藤村選手は1936年から1958年の間、阪神タイガース(入団当時は大阪タイガース)で活躍したプロ野球選手である。20年以上も同じチームでプロ生活を続けられただけでも十分すごいが、成績もミスター・タイガースの名に恥じないものである。首位打者1回、本塁打王3回、打点王5回、シーズンMVP1回、通算打率はジャスト3割だ。また、投手としても34勝11敗・防御率2.34という成績を残している。
さらに、投手と野手の二刀流だけでなく、捕手以外のすべてのポジションを経験している。例えば、三塁の守備から、ブルペンでのウォーミングアップなど全くせず、そのままリリーフで登板し抑えるという、今の野球では到底考えられない離れ業をやってのけたこともある。あまつさえ、現役時代の晩年には、選手でありながら監督も務めている。
1949年には187安打、46本塁打、142打点と、主要三部門のシーズン日本記録を一度に更新するという驚異的な記録を残した。それまでの最多ホームランは、巨人の川上哲治選手と青田昇選手の持つ25本、打点は藤村氏自身が持つ108打点で、ともに大幅な更新である。首位打者は惜しくも小鶴誠選手(大映ユニオンズ)に譲り三冠王にはなれなかったが、チームは6位(全8チーム)にもかかわらず、リーグの最優秀選手賞(MVP)に選出。藤村氏は多くのファンの心をつかみ、いつしか彼はミスター・タイガースと呼ばれるようになった。
藤村氏の名は、こうした輝かしい成績とともに“物干し竿”と呼ばれる長尺のバットを愛用していたことでも、人々の記憶に残っている。
当時のプロ野球界には“赤バットの川上”(前出の川上哲治選手)、“青バットの大下”(東急・西鉄で活躍した大下弘選手)という呼称がファンに親しまれていた。そこで藤村氏は「同義語でファンにアピールできるものとは何か」を考え、“物干し竿”を生み出した。
「バットに色を塗るなら誰にでもできる。ワシは、誰も持てないような長いバットで、ホームランを打つ」
1948年から“物干し竿”を使い始めた藤村氏は、前述の通り大活躍。後に「ボールが止まって見えたとか、縫い目が見えたとか言われるが、あのときは、そういうものじゃなかった。レフトスタンドがすぐそこに見えた」とまで語っている。

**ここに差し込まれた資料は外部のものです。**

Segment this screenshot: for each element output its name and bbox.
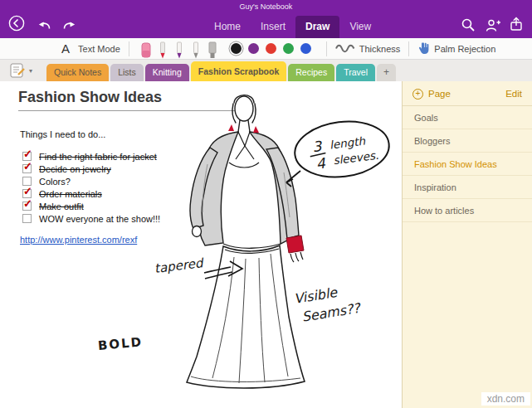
todo-label: Decide on jewelry — [39, 164, 111, 174]
edit-button[interactable]: Edit — [505, 81, 522, 106]
waist-lines — [223, 244, 281, 253]
page-title[interactable]: Fashion Show Ideas — [18, 89, 162, 106]
tab-view[interactable]: View — [339, 16, 381, 38]
note-canvas[interactable]: Fashion Show Ideas Things I need to do..… — [0, 81, 402, 408]
tab-insert[interactable]: Insert — [251, 16, 295, 38]
divider — [326, 41, 327, 56]
swatch-blue[interactable] — [300, 43, 311, 54]
todo-item[interactable]: ✓ WOW everyone at the show!!! — [22, 213, 160, 224]
right-earring — [253, 126, 259, 133]
eraser-icon — [139, 40, 153, 60]
divider — [408, 41, 409, 56]
back-button[interactable] — [7, 14, 26, 32]
section-tab-fashion-scrapbook[interactable]: Fashion Scrapbook — [191, 61, 286, 81]
ribbon-tabs: Home Insert Draw View — [204, 16, 381, 38]
text-mode-button[interactable]: A Text Mode — [61, 41, 120, 56]
swatch-green[interactable] — [283, 43, 294, 54]
sidebar-page-inspiration[interactable]: Inspiration — [403, 176, 532, 199]
bold-annotation: BOLD — [97, 334, 144, 353]
marker-tool[interactable] — [206, 38, 219, 60]
bubble-text: 3 4 length sleeves. — [308, 131, 379, 173]
divider — [129, 41, 129, 56]
red-cuff — [286, 236, 304, 253]
purple-pen-tool[interactable] — [173, 38, 186, 60]
tapered-arrow — [204, 261, 242, 279]
section-tab-recipes[interactable]: Recipes — [288, 64, 334, 81]
todo-checkbox[interactable]: ✓ — [22, 202, 32, 211]
todo-item[interactable]: ✓ Make outfit — [22, 201, 84, 211]
share-with-people-button[interactable] — [484, 16, 502, 34]
todo-checkbox[interactable]: ✓ — [22, 214, 32, 223]
color-swatches — [231, 43, 311, 54]
palm-rejection-button[interactable]: Palm Rejection — [417, 41, 495, 56]
todo-checkbox[interactable]: ✓ — [22, 164, 32, 173]
section-tab-travel[interactable]: Travel — [336, 64, 375, 81]
todo-label: Make outfit — [39, 202, 84, 211]
search-icon — [461, 17, 476, 32]
red-pen-tool[interactable] — [156, 38, 169, 60]
jacket — [190, 132, 299, 245]
search-button[interactable] — [459, 16, 477, 34]
section-tab-knitting[interactable]: Knitting — [145, 64, 189, 81]
palm-rejection-label: Palm Rejection — [434, 44, 495, 54]
swatch-purple[interactable] — [248, 43, 259, 54]
notebook-icon — [8, 62, 27, 79]
undo-button[interactable] — [35, 16, 53, 34]
left-hand — [193, 226, 202, 237]
gray-pen-tool[interactable] — [189, 38, 203, 60]
dress-skirt — [187, 245, 305, 388]
eraser-tool[interactable] — [139, 38, 153, 60]
todo-label: Colors? — [39, 177, 71, 187]
tapered-text: tapered — [154, 255, 206, 276]
left-earring — [228, 124, 234, 131]
chevron-down-icon: ▾ — [29, 67, 32, 75]
bubble-pointer — [286, 171, 300, 187]
sidebar-page-bloggers[interactable]: Bloggers — [403, 129, 532, 153]
seams-text: Seams?? — [300, 300, 362, 325]
thickness-button[interactable]: Thickness — [335, 43, 401, 54]
add-page-button[interactable]: + Page — [412, 81, 451, 106]
sidebar-header: + Page Edit — [403, 81, 532, 106]
bubble-word-sleeves: sleeves. — [333, 148, 380, 168]
section-tab-lists[interactable]: Lists — [110, 64, 144, 81]
pinterest-link[interactable]: http://www.pinterest.com/rexf — [20, 235, 137, 245]
swatch-red[interactable] — [266, 43, 276, 54]
notebook-switcher[interactable]: ▾ — [8, 62, 32, 79]
share-button[interactable] — [507, 15, 525, 33]
check-icon: ✓ — [23, 197, 32, 210]
tab-home[interactable]: Home — [204, 16, 251, 38]
text-mode-icon: A — [61, 41, 70, 56]
bubble-word-length: length — [329, 134, 366, 152]
annotation-bubble — [291, 116, 392, 182]
notebook-title: Guy's Notebook — [0, 2, 532, 11]
tab-draw[interactable]: Draw — [295, 16, 339, 38]
back-icon — [8, 15, 25, 32]
todo-item[interactable]: ✓ Decide on jewelry — [22, 163, 111, 174]
todo-item[interactable]: ✓ Find the right fabric for jacket — [22, 151, 157, 162]
section-tab-quick-notes[interactable]: Quick Notes — [46, 64, 109, 81]
add-page-label: Page — [428, 89, 451, 99]
thickness-icon — [335, 43, 355, 54]
undo-icon — [37, 17, 52, 32]
marker-icon — [206, 40, 219, 60]
add-section-button[interactable]: + — [377, 64, 396, 81]
intro-text: Things I need to do... — [20, 129, 105, 139]
todo-item[interactable]: ✓ Order materials — [22, 188, 102, 199]
check-icon: ✓ — [23, 160, 32, 172]
visible-seams-annotation: Visible Seams?? — [293, 281, 363, 326]
tapered-annotation: tapered — [154, 255, 206, 276]
titlebar: Guy's Notebook Home Insert Draw View — [0, 0, 532, 38]
add-person-icon — [486, 18, 501, 32]
sidebar-page-goals[interactable]: Goals — [403, 106, 532, 129]
text-mode-label: Text Mode — [78, 44, 120, 54]
bubble-fraction-denominator: 4 — [315, 155, 327, 172]
page-sidebar: + Page Edit Goals Bloggers Fashion Show … — [402, 81, 532, 408]
swatch-black[interactable] — [231, 43, 242, 54]
lapels — [229, 132, 259, 168]
redo-button[interactable] — [60, 16, 78, 34]
head — [232, 95, 256, 132]
sidebar-page-fashion-show-ideas[interactable]: Fashion Show Ideas — [403, 153, 532, 176]
jacket-shading — [203, 164, 290, 217]
section-bar: ▾ Quick Notes Lists Knitting Fashion Scr… — [0, 60, 532, 81]
sidebar-page-how-to-articles[interactable]: How to articles — [403, 199, 532, 222]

藤村氏は成績を残すこともさることながら、ファンを楽しませることを常に考えていた。闘志をむき出しにするプレーは「阿修羅の藤村」とも表現され、時に審判の判定にもかみついた。一方で投手では、股の間から二塁走者をうかがったり、股の間から一塁へ牽制球を投げるなど、珍無類なプレーで笑いを誘った。

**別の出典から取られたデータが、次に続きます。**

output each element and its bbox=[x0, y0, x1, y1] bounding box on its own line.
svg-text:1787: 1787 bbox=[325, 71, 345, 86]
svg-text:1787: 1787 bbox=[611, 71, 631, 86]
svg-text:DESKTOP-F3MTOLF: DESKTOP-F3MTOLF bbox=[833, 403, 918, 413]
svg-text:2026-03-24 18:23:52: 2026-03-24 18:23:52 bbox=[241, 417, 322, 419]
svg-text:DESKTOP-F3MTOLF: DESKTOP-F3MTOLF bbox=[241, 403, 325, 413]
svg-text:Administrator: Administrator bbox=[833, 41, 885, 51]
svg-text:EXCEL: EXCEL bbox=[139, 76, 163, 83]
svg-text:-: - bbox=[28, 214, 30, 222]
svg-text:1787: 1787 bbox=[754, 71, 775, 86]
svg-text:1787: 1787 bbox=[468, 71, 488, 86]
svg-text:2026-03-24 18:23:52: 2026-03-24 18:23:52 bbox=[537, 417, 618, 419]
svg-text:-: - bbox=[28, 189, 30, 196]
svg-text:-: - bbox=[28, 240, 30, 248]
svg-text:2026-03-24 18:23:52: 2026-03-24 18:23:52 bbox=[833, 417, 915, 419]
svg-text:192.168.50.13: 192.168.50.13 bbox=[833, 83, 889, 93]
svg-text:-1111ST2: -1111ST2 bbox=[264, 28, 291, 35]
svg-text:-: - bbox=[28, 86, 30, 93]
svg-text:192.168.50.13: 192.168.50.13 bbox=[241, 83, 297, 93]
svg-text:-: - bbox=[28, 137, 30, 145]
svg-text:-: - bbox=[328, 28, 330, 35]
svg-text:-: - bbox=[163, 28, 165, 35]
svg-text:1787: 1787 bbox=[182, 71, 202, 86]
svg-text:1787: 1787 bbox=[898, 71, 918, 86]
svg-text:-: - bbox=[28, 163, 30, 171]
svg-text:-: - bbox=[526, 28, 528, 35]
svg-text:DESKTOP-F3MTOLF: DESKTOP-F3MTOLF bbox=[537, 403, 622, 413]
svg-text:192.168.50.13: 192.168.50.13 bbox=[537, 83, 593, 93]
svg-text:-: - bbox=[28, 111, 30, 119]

華麗な守備で“牛若丸”と呼ばれ、1985年に阪神を日本シリーズ優勝へ導いた吉田義男元監督は、藤村氏についてこう語っている。
「藤村さんは戦後野球の隆盛を支えてきた。一瞬のプレーでスタンドを沸かせる。失敗すると帽子をたたきつけて悔しがったし、好プレーを見せると喜んだ。ザ・プロフェッショナルです。グラブさばき、バットさばき、いろいろ教わりましたが、すべてが個性の塊のような方でした」
「戦後野球」という言葉の通り、藤村氏が活躍した時代は、日本中が戦争で荒廃していた。そして、戦前の名選手であった巨人の沢村栄治投手や、阪神の景浦將(かげうらまさる)選手は戦死してしまうという悲劇に見舞われていた。
藤村氏も戦争に出兵し、九死に一生を得て生還した。復帰1年目は思うように体を動かせず散々な結果に終わってしまったが、翌年から見事に復活した。日本が復興するように、自分自信も復活しようとする活躍ぶりが、人々の心を魅了したのであろう。
「わしゃタイガースの藤村じゃ」
藤村氏がミスター・タイガースと呼ばれたのは、こうした栄光の記憶だけではない。彼は辛く、厳しい時間を、阪神とともに過ごしている。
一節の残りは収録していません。